§ Your instructions
Filter the listing below down to the lines containing the word "Band".

————

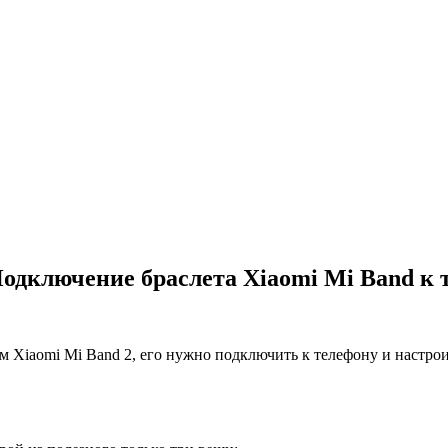
Подключение браслета Xiaomi Mi Band к 
Xiaomi Mi Band 2, его нужно подключить к телефону и настроит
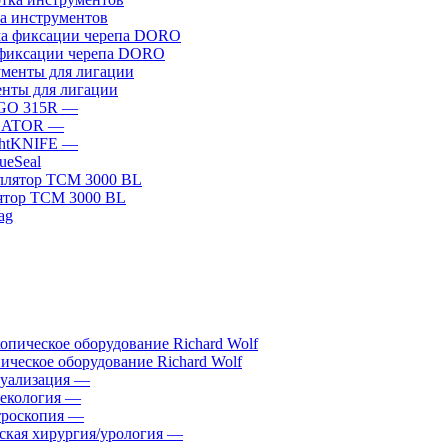
а инструментов
фиксации черепа DORO
нты для лигации
GO 315R
—
GATOR
—
htKNIFE
—
sueSeal
ятор ТСМ 3000 BL
ическое оборудование Richard Wolf
уализация
—
екология
—
роскопия
—
ская хирургия/урология
—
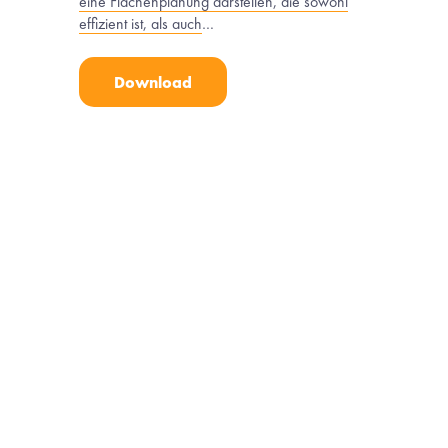
eine Flächenplanung darstellen, die sowohl
effizient ist, als auch
…
Download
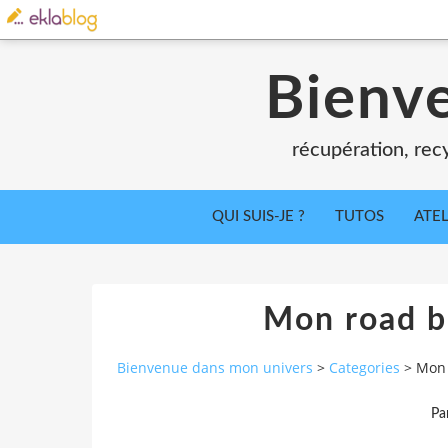
Bienv
récupération, recy
QUI SUIS-JE ?
TUTOS
ATEL
Mon road b
Bienvenue dans mon univers
>
Categories
>
Mon 
Pa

————

§ Result
Подключение браслета Xiaomi Mi Band к 
Xiaomi Mi Band 2, его нужно подключить к телефону и настроит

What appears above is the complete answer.